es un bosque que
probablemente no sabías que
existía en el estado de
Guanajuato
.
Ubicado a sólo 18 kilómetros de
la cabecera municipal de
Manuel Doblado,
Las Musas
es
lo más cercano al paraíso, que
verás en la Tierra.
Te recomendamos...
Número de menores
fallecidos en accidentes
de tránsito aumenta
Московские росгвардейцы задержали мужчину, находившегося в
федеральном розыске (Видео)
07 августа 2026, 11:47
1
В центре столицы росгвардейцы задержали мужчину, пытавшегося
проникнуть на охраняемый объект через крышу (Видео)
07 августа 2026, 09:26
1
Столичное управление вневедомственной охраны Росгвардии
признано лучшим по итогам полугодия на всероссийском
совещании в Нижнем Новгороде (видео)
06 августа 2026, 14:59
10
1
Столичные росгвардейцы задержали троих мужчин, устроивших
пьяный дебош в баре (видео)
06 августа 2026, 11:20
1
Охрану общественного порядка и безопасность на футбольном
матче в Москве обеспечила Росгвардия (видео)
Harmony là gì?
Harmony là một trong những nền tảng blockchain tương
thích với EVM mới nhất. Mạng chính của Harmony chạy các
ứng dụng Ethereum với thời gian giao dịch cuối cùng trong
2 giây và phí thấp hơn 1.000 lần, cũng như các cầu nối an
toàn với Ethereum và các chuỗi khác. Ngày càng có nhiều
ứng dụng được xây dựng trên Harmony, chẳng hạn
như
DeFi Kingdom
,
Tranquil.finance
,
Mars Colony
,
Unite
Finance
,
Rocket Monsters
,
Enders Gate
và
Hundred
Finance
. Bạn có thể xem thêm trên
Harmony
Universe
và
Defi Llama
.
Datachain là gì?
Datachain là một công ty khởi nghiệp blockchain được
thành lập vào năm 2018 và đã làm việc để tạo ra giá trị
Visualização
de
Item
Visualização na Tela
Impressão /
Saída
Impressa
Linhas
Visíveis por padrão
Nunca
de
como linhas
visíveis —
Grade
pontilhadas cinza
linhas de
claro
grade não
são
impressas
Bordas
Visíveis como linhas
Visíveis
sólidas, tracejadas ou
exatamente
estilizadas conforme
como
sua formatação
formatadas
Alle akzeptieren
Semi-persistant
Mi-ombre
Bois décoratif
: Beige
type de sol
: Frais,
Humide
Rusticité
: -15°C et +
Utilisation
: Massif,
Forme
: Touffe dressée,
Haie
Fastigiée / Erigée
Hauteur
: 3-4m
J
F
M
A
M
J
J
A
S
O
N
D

__WHAT IS EXPECTED__
Collect, from the material above, every line containing the word "blockchain".

__WRITTEN RESPONSE__
Harmony là một trong những nền tảng blockchain tương
Datachain là một công ty khởi nghiệp blockchain được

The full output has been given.